Description of the task ▸
Write out every line below that contains "Бюллетнь".

Dataset entries ▸
○ ○ ○

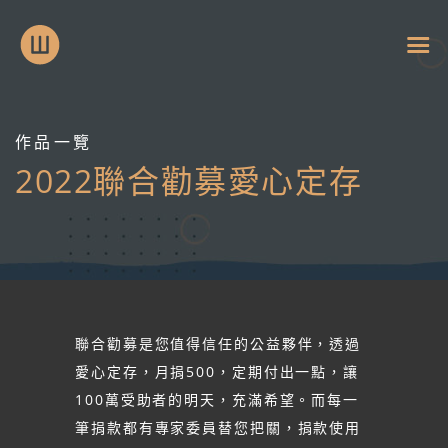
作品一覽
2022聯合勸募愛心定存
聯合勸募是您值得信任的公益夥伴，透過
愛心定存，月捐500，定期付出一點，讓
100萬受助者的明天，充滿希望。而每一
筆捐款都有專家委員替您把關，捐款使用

○ ○ ○

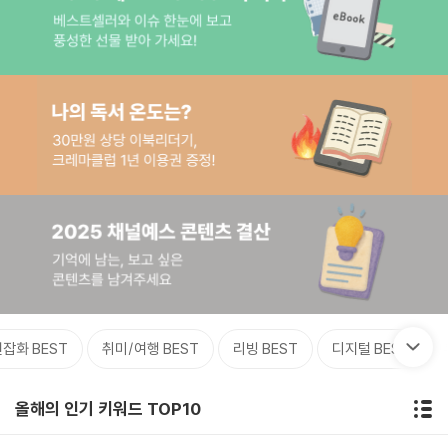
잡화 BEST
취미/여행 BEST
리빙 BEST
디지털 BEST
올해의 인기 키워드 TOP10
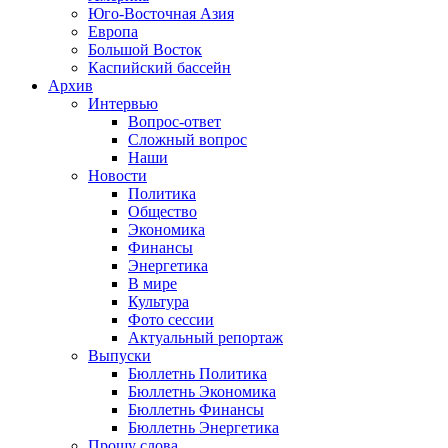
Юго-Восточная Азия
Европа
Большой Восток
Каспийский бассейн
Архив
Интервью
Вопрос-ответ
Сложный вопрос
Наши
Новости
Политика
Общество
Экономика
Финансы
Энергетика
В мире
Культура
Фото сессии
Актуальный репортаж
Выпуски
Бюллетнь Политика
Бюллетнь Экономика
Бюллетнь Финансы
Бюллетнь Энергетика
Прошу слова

○ ○ ○

Result of this exercise ▸
Бюллетнь Политика
Бюллетнь Экономика
Бюллетнь Финансы
Бюллетнь Энергетика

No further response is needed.